In 1983, a pipeline was constructed between the Yallahs River in Western St Thomas and Mona dam in St Andrew. Things went well until some coffee experts from abroad came here and deforested a part of the Blue Mountains. They had the mistaken belief that coffee could not be planted unless trees had been cut down.

At that time, the river had less water, a factor that affected the level in the Mona dam. Further, the cutting down of the trees scorched the earth, which meant that the water in the aquifer dried up even more quickly than before.

Look at what Jamaica goes through when our Government tries to sell our products abroad. The buyer demands a certain amount of product, way in excess of what we can produce. They then tell our Government that our people know nothing about how to produce the product and that they will not buy from us unless their experts come here and show us how.

However, the Government of the day should have insisted that no matter what sort of expert advice they thought they came with, they were not to cut down any trees. If, after being told that they decided to pack up and leave, then so be it.

Initially, the pipeline between the Yallahs River and the Mona dam had no need for a pump. However, it appears that a lot of foreign experts had come to Jamaica and said that the only way that water could reach the Mona dam from the Yallahs River was by a pump.

Today, the water is pumped because it is not sufficient to build up the level of pressure that is needed to move it from almost sea level (after the water has come down the mountains from Mavis Bank and Cambridge Hill) up to the Mona dam through the hills. We can thank the so-called foreign coffee experts for this.

In the 1980s, the late Michael Manley said the Yallahs pipeline was one of the best things that had been achieved by the Jamaica Labour Party Government led by Edward Seaga.
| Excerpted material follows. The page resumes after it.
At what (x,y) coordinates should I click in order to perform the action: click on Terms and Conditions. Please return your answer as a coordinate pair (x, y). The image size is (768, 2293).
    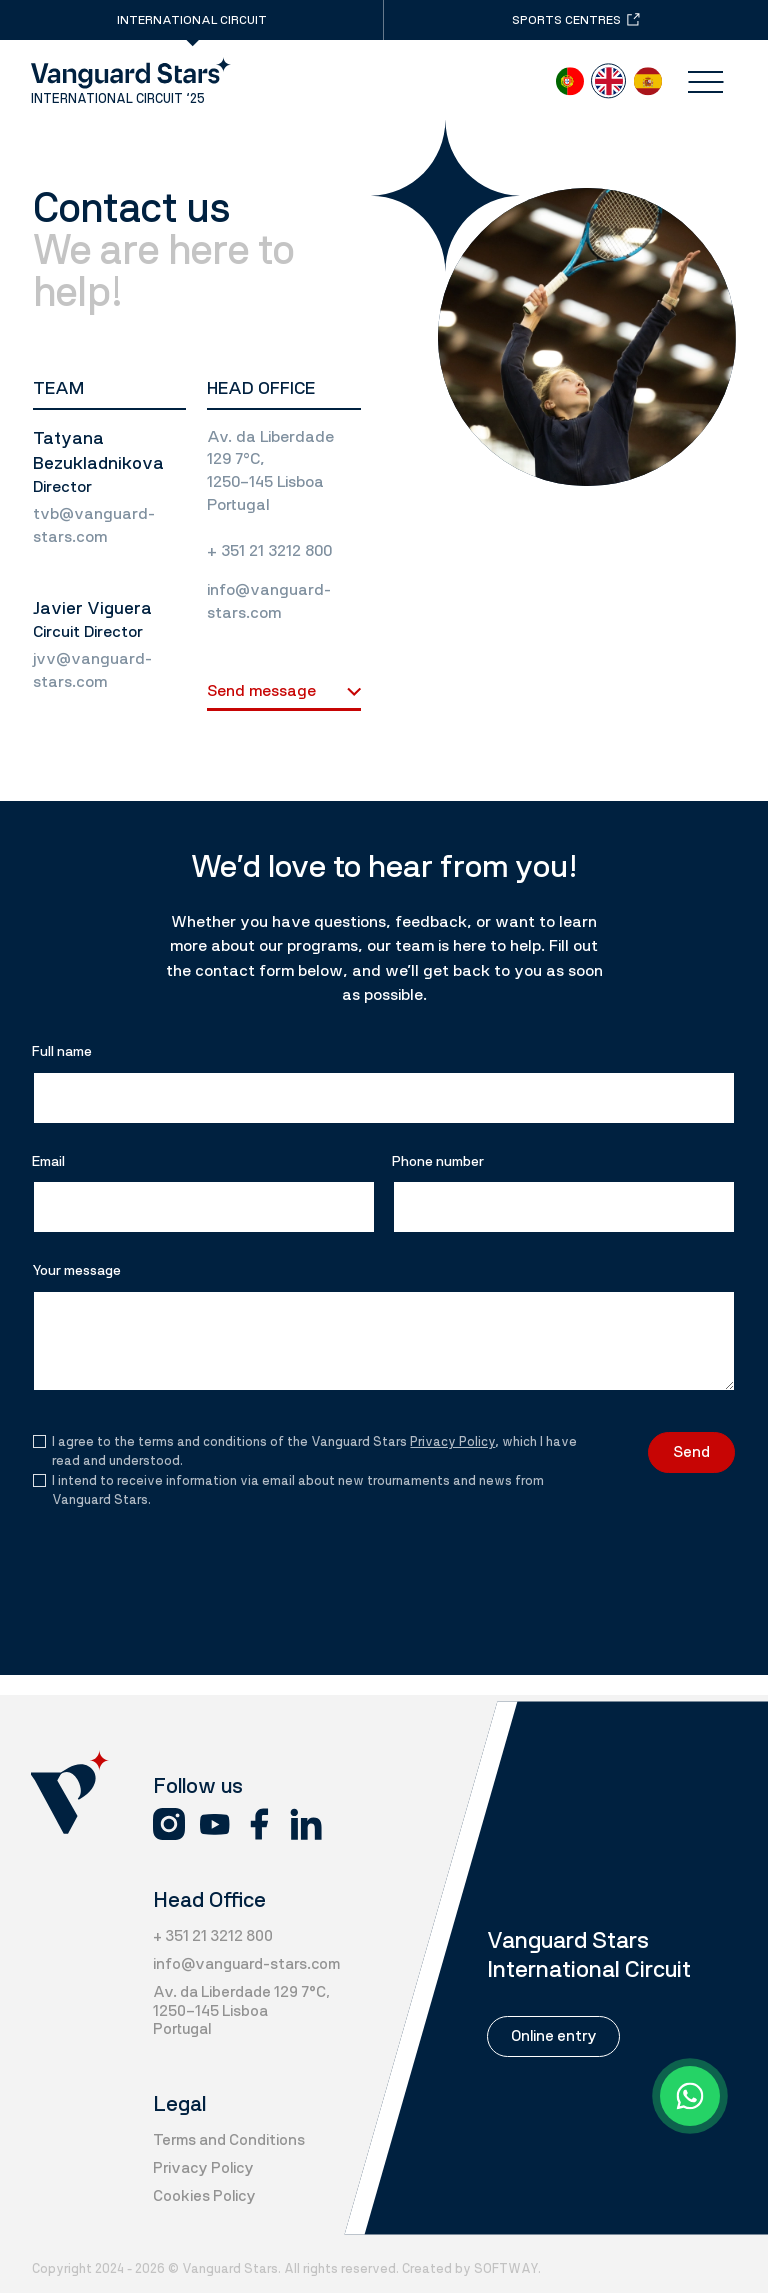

It was a group of Jamaican experts who suggested a system of built-up pressure from gravity-fed water.

Speaking at a monthly forum organised by the People's National Party at the then Oceana Hotel in downtown Kingston, Manley chided the Government for not congratulating the group of Jamaican engineers who said it was possible to get water from the Yallahs River to the Mona dam without a pump. Have those engineers ever been recognised? Did any of them ever get national honours?

I recall a discussion with Van Hitchener (one of Jamaica's best physics teachers) in 1987. He said that all that was needed was for the pipes to be placed right around Jamaica and then from north to south. The pressure alone would carry the water over the hills. Please understand that there is no real water shortage in Jamaica. What we have is a lack of access to water by some people during times of drought.

What is needed today is for all Jamaicans to volunteer to lay pipes around and across Jamaica. No matter what the profession, everyone should give a day or two a week to doing this. We should also be serious about getting each Jamaican to plant a tree, particularly those that grow quickly. That way we would get water to our farmers and cool down the country from the shade provided by the trees.

It seems that only Manley could get our people to volunteer to do manual work as many Jamaicans still do on National Labour Day (May 23). Can we find someone else who can motivate people in this way? It is certainly needed now. Can the messenger-shooters get someone to motivate people, since they do not like those who come with powerful messages?

The oil crisis started in 1973. And from that time onwards we have been hearing about all sorts of alternativee energy. I daresay the only one that has been done by JPS is windmill energy, although people have privately installed solar systems at their homes and businesses. And every time the big oil dealers lowered their prices we dropped our hands.

Today, the availability of oil for fuel is somewhat less than before because of a number of international factors, 9/11 and its aftermath being the major one.

We moved in circles in dealing with crime and violence. One response was the Gun Court that was established in the 1970s. But we should have addressed the whole matter of family life as a major programme. It is this lack of confidence in ourselves that has caused us not to go forward with the speed that we should have. It is as if our nation is a car engine with dull spark plugs.